The program was introduced by Provost Steven E. Hyman, who thanked Fineberg and Hiatt for their leadership. Current SPH Dean Barry Bloom moderated the symposium, introducing individual speakers and fielding questions from the audience. Bloom said the symposium was “extraordinary,” and quoted T.S. Eliot in response to those who think improving global health is a lost cause:

“Our failure will be the predecessor of our successors’ victories, though they will be temporary. We fight for lost causes not in the expectation that anything will triumph, but rather to keep something alive,” Bloom said, then added, “In our business, keeping something alive means keeping millions and millions of people alive. And keeping alive means keeping the spirit and commitment to humane values of Harvey and Howard alive in this place.”

In addition to Jencks and Brundtland were presentations by Lisa F. Berkman, Thomas D. Cabot Professor of Public Policy at the School of Public Health, and Mexican Minister of Health Julio Frenk.

Jencks set the stage, showing the link between wealth and health. Berkman followed up, highlighting health trends and saying that policies have to target populations, not individuals, to be broadly effective. Asking why an individual has high blood pressure, for example, is a very different question from asking why one nation’s population may have higher blood pressure than another’s. The health responses would be different in each case as well.

Berkman cited health trends such as the rise in childhood obesity, the higher cholesterol levels in some nations, the shift in tobacco-related cancer deaths from wealthier people to poorer as the link between smoking and cancer became clearer, and the continued life expectancy gap between white and black in this country.

She talked about various phenomena that illustrate some of the less obvious connections between wealth and health, such as neighborhoods as predictors of cardiovascular disease, and social isolation as a risk factor, especially for the poor and elderly. In responding to these trends, Berkman said, public health officials have to look at themselves not as lone fighters, but as stewards, linking and informing efforts of officials in education, housing, and many other fields.

“It’s not our role to do it all, it’s our role to partner,” Berkman said.

Partnering can be effective, according to Frenk and Bruntland who both made the case that informed government policies can close the gap in health disparities, even as the income gap between rich and poor persists.

Frenk presented his experience in Mexico, where efforts are under way to improve the health of the half of the population without insurance. Using a policy framework established by the World Health Organization, Mexico crafted a national health policy that provides nutritional supplementation as well as care for pregnant women and children up to age 2.

“As minister of health, I have very few tools at my disposal to reduce income inequality, but I can affect health inequality,” Frenk said. “Even in the face of large health disparities, there is room for improving health quality.”

Though health disparities persist in the world, they are not static, according to Brundtland. Since 1990, the spread of AIDS has made it a major global health threat, representing 6.1 percent of the world’s “disease burden.” In Africa, AIDS alone represents 22 percent of that continent’s disease burden, Brundtland said.
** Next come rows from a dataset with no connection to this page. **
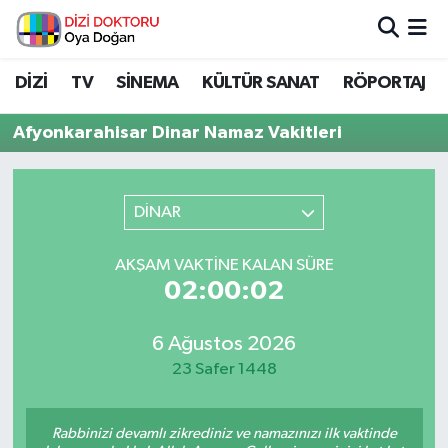
İstanbul Nöbetçi Eczaneler
DİZİ
TV
SİNEMA
KÜLTÜR SANAT
RÖPORTAJ
İstanbul Hava Durumu
Afyonkarahisar Dinar Namaz Vakitleri
İstanbul Namaz Vakitleri
DİNAR
İstanbul Trafik Yoğunluk Haritası
AKŞAM VAKTINE KALAN SÜRE
Süper Lig Puan Durumu ve Fikstür
02:00:02
Tüm Manşetler
6 Ağustos 2026
23 Safer 1448
Son Dakika Haberleri
Haber Arşivi
Rabbinizi devamlı zikrediniz ve namazınızı ilk vaktinde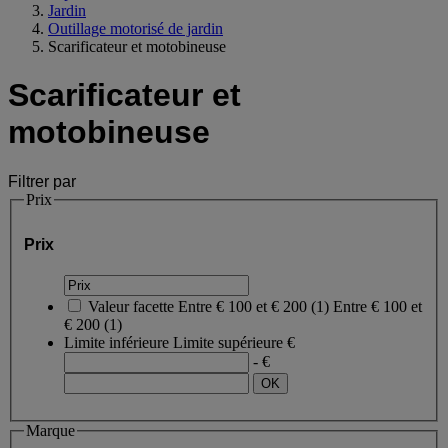
Jardin
Outillage motorisé de jardin
Scarificateur et motobineuse
Scarificateur et
motobineuse
Filtrer par
Prix
Prix
Valeur facette
Entre € 100 et € 200
(
1
)
Entre € 100 et
€ 200
(1)
Limite inférieure
Limite supérieure
€
- €
Marque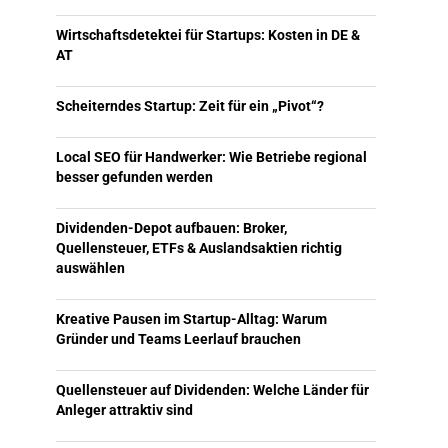
Wirtschaftsdetektei für Startups: Kosten in DE &
AT
Scheiterndes Startup: Zeit für ein „Pivot“?
Local SEO für Handwerker: Wie Betriebe regional
besser gefunden werden
Dividenden-Depot aufbauen: Broker,
Quellensteuer, ETFs & Auslandsaktien richtig
auswählen
Kreative Pausen im Startup-Alltag: Warum
Gründer und Teams Leerlauf brauchen
Quellensteuer auf Dividenden: Welche Länder für
Anleger attraktiv sind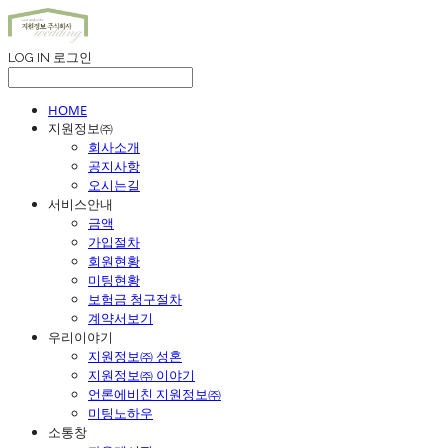
LOG IN
로그인
HOME
지원정보㈜
회사소개
공지사항
오시는길
서비스안내
금액
가입절차
회원현황
미팅현황
보험금 청구절차
계약서보기
우리이야기
지원정보㈜ 성혼
지원정보㈜ 이야기
언론에비친 지원정보㈜
미팅노하우
소통창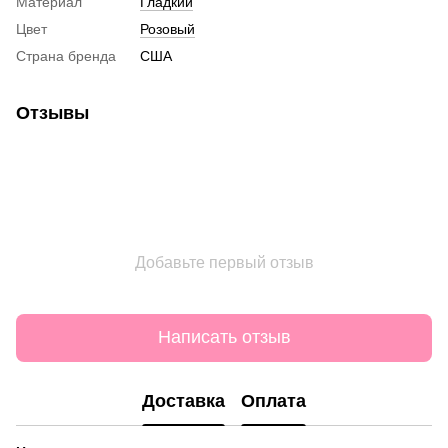
Материал
Гладкий
Цвет
Розовый
Страна бренда
США
Отзывы
Добавьте первый отзыв
Написать отзыв
Доставка
Оплата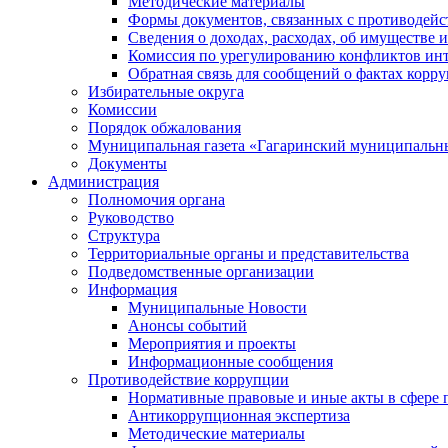
Методические материалы
Формы документов, связанных с противодейс
Сведения о доходах, расходах, об имуществе 
Комиссия по урегулированию конфликтов инт
Обратная связь для сообщений о фактах корр
Избирательные округа
Комиссии
Порядок обжалования
Муниципальная газета «Гагаринский муниципальн
Документы
Администрация
Полномочия органа
Руководство
Структура
Территориальные органы и представительства
Подведомственные организации
Информация
Муниципальные Новости
Анонсы событий
Мероприятия и проекты
Информационные сообщения
Противодействие коррупции
Нормативные правовые и иные акты в сфере 
Антикоррупционная экспертиза
Методические материалы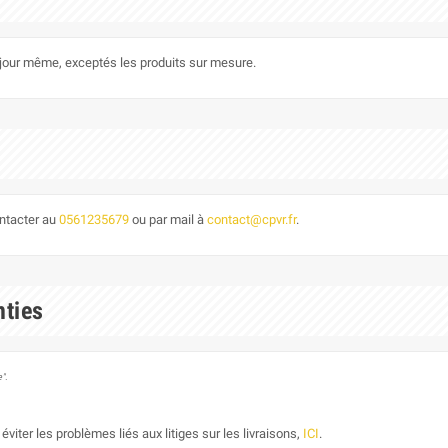
le jour même, exceptés les produits sur mesure.
ontacter au
0561235679
ou par mail à
contact@cpvr.fr
.
nties
".
éviter les problèmes liés aux litiges sur les livraisons,
ICI
.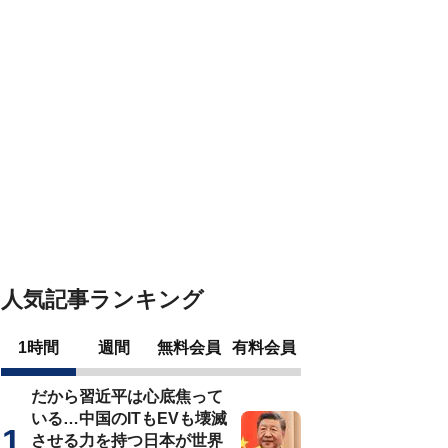
人気記事ランキング
1時間
週間
無料会員
有料会員
だから習近平は心底焦って
いる…中国のITもEVも壊滅
させる力を持つ日本が世界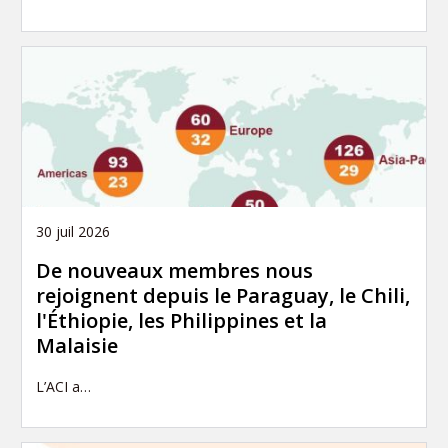
30 juil 2026
De nouveaux membres nous
rejoignent depuis le Paraguay, le Chili,
l'Éthiopie, les Philippines et la
Malaisie
L’ACI a…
As nations develop, their populations tend to become more sedentary and pick up unhealthy habits, such as smoking and eating an unhealthy diet. Lung cancer killed 1.2 million people in 2000, compared with 950,000 in 1990, Brundtland said. Incidences of heart disease and stroke are also rising. Those factors partly offset the good news internationally – that effective vaccination programs have pushed measles out of the top 10 of diseases and that disease related to diarrhea is down significantly also.

Improvements in health care depend on political will, Brundtland said. Government policies can improve things like unsafe drinking water and promote safe sex.

“The ultimate responsibility for a country’s health system’s performance rests with the government, but the impact [of a poor health system] lies disproportionately on the poor,” Brundtland said.